#### HOW TO COMPLETE THIS TASK
The answer must be the lines from the one containing "ölçeklenebilir hale getiren bir çerçeve." through the last line of the data below, copied exactly, with nothing else.

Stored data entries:
◆ ◆ ◆ ◆
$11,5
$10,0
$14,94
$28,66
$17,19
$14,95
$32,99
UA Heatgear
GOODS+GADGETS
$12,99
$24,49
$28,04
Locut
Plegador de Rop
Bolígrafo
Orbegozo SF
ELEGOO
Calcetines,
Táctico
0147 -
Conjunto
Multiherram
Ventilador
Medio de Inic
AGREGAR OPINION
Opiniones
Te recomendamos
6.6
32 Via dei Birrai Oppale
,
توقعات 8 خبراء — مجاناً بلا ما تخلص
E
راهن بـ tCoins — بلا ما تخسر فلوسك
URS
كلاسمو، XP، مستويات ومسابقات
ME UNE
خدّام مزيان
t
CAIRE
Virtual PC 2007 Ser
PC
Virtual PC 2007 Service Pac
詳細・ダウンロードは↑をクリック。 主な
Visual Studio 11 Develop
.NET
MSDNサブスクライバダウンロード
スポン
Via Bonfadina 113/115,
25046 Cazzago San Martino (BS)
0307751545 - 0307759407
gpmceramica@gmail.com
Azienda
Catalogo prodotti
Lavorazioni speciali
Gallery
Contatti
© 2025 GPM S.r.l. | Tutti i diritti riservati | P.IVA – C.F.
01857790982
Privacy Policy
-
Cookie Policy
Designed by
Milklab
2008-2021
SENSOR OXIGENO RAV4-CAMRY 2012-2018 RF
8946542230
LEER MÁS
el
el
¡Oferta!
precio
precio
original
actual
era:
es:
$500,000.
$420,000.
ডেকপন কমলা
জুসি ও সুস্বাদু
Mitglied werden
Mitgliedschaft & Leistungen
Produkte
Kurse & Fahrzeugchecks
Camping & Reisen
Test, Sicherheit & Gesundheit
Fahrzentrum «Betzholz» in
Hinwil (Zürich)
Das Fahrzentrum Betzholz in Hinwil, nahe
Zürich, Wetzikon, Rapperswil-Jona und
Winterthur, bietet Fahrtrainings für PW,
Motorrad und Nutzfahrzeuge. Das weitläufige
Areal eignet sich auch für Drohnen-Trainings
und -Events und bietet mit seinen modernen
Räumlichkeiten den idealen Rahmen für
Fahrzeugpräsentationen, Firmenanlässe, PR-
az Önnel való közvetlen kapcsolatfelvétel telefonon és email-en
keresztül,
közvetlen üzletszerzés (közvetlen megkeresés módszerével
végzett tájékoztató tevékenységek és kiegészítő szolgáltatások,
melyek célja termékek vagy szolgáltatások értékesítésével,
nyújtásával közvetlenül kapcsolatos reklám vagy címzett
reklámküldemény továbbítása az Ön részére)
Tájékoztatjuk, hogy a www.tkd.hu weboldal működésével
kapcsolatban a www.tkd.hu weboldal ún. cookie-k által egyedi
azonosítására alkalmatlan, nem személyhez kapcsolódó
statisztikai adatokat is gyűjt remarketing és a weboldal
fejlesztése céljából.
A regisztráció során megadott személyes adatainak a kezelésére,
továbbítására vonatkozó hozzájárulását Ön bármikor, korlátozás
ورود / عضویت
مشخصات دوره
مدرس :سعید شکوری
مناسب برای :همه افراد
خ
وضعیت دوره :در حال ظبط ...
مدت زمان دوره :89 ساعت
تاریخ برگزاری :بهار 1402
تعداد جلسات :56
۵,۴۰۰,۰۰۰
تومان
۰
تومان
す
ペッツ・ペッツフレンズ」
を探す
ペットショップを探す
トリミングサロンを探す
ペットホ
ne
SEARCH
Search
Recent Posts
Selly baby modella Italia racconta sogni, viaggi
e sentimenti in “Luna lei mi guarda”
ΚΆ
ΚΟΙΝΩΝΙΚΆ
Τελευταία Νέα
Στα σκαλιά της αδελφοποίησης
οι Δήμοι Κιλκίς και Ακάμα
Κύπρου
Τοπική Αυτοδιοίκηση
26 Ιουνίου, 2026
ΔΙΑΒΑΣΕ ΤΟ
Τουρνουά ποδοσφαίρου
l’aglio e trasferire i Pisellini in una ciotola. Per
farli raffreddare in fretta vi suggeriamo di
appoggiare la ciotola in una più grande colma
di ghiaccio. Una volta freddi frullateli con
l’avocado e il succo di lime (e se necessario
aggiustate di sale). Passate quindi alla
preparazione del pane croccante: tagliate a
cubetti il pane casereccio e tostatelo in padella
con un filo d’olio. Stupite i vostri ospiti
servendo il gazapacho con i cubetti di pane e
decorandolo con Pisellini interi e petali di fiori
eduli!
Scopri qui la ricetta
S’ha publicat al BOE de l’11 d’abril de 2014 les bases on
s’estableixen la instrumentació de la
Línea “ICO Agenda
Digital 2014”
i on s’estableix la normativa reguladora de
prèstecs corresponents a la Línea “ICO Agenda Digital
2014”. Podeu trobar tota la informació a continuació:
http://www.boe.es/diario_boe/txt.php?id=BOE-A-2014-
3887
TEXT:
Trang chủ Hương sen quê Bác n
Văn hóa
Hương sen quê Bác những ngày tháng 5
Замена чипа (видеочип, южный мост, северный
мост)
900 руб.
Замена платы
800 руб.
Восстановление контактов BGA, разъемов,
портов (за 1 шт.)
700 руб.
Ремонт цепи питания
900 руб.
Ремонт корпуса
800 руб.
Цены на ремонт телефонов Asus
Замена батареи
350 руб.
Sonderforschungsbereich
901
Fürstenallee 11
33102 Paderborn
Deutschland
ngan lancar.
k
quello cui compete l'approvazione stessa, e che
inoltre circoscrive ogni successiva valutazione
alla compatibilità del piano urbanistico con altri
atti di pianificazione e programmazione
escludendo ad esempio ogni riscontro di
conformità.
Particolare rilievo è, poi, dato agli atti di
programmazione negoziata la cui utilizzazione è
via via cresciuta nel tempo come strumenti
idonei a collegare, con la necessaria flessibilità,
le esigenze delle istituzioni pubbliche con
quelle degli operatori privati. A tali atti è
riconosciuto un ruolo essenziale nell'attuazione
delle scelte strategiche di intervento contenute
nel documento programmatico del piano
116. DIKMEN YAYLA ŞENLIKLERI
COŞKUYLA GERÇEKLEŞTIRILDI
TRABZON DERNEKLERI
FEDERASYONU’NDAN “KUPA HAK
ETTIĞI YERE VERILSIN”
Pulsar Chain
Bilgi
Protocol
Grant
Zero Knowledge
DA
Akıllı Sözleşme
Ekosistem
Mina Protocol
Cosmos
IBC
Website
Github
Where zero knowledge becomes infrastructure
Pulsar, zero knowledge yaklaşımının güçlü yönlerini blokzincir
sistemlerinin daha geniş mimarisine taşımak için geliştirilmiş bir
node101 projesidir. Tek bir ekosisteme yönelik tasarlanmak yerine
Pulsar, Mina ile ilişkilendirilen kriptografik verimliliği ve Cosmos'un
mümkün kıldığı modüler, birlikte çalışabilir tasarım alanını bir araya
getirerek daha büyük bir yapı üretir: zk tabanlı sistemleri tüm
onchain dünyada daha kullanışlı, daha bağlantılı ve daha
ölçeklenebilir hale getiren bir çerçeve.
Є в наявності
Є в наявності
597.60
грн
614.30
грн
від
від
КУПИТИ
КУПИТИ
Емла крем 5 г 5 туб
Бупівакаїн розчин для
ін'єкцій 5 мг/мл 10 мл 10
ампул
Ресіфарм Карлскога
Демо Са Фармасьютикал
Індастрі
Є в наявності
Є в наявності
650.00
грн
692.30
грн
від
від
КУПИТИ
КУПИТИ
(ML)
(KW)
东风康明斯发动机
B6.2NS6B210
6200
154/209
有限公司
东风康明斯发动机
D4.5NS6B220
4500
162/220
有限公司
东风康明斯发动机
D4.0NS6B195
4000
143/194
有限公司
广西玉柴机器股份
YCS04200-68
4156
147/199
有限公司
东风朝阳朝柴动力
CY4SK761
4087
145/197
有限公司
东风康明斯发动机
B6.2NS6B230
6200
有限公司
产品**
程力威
◆ ◆ ◆ ◆
#### EXERCISE RESULT
ölçeklenebilir hale getiren bir çerçeve.
Є в наявності
Є в наявності
597.60
грн
614.30
грн
від
від
КУПИТИ
КУПИТИ
Емла крем 5 г 5 туб
Бупівакаїн розчин для
ін'єкцій 5 мг/мл 10 мл 10
ампул
Ресіфарм Карлскога
Демо Са Фармасьютикал
Індастрі
Є в наявності
Є в наявності
650.00
грн
692.30
грн
від
від
КУПИТИ
КУПИТИ
(ML)
(KW)
东风康明斯发动机
B6.2NS6B210
6200
154/209
有限公司
东风康明斯发动机
D4.5NS6B220
4500
162/220
有限公司
东风康明斯发动机
D4.0NS6B195
4000
143/194
有限公司
广西玉柴机器股份
YCS04200-68
4156
147/199
有限公司
东风朝阳朝柴动力
CY4SK761
4087
145/197
有限公司
东风康明斯发动机
B6.2NS6B230
6200
有限公司
产品**
程力威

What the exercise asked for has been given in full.